In contrast to Western Europe, Canada, Australia and other industrialized capitalist countries, where health care was sponsored by the state, in the US employer-sponsored insurance became the norm in the years after World War II. The years 1940 to 1960 saw a seven-fold increase in the number of people enrolled in such health plans. By 1958, three-quarters of all Americans had some form of health coverage.
The extension of health coverage by employers was a gain won by the working class in the course of bitter struggles. The fact that it is being gutted is yet another expression of the betrayal of the working class by the trade unions and the transformation of these organizations into de facto arms of the corporations and the government.

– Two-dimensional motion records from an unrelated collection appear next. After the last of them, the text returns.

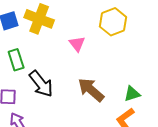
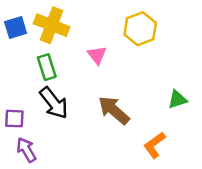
green rectangle: (16, 60) -> (47, 67), moved
green triangle: (132, 94) -> (177, 99), moved

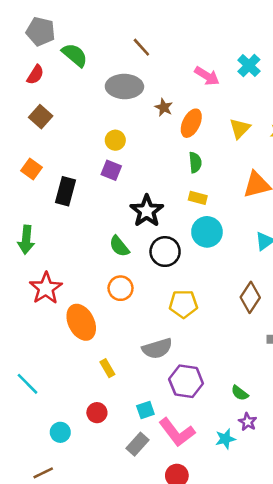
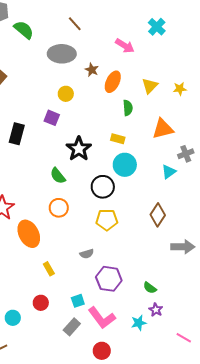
cyan cross: (249, 66) -> (157, 27), moved
yellow circle: (115, 140) -> (66, 94), moved
green semicircle: (195, 162) -> (128, 108), moved
black circle: (165, 252) -> (103, 187), moved
gray semicircle: (157, 348) -> (87, 254), size x0.6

Cities and states across the US are considering moving their retirees, and in some cases their active employees, off of city-funded benefits. Neil Bomberg, program director at the National League of Cities, said in an interview with Bloomberg News, “Cities and towns will be looking at ways to reduce those costs, and the exchanges may provide a very viable mechanism.” The state of Washington is considering dumping its entire active workforce onto the Obamacare exchanges.
Bankrupt Stockton, California ended subsidized coverage for its retirees on June 30. The Association of Retired Employees of the City of Stockton estimates that as many as 300 of these retired workers will not purchase coverage through the ACA because they will not qualify for subsidies or will be unable to afford the premiums.
Major companies including IBM, Time Warner, Caterpillar and DuPont have already shifted their retirees off of company-administered health care plans and into privately run health care exchanges. Such exchanges, managed by private companies such as Extend Health, are basically the same as those set up under the ACA—but with a company stipend instead of a government subsidy.
Companies such as Sears Holding Corp. and Darden Restaurants have moved their active employees to these private exchanges. Health consultant Accenture predicts that this private insurance exchange market will undergo an astronomical growth in the not-to-distant future, rising from about 1 million this year to 40 million by 2018. This means that nearly a quarter of the 170 million people presently enrolled in company-sponsored plans will be dumped by their employer onto these private exchanges over the next five years.
The changes being imposed on retirees’ health benefits in Chicago and Detroit serve as a warning that the political establishment is seizing on the economic crisis, and the claims of underfunded and unsecured pension and health care obligations, to implement deep-going changes that threaten to plunge large numbers of workers and retirees into poverty. It is no coincidence that these attacks are being carried out in major cities run by Democrats with long-standing connections to Obama.
Rahm Emanuel was White House chief of staff for most of Obama’s first term. Orr campaigned for Obama and played a major role in Obama’s 2009 forced bankruptcy of General Motors and Chrysler, which was used to slash the wages of newly hired auto workers in half.
The unions are complicit in these attacks. They are allied with Obama and the Democrats and support Obamacare. Their only concern is that the union officials maintain their huge salaries and perks, sustained by the inflow of union dues.
The concerted attack on health care in the US demonstrates the incompatibility of private ownership of the health system and the basic social rights of the working class, including health care and a secure retirement.
True reform of the health care system can be carried out only on the basis of the socialist reorganization of society, placing the entire health care industry—the insurance companies, pharmaceutical corporations and health care chains—under public ownership and the democratic control of the working class.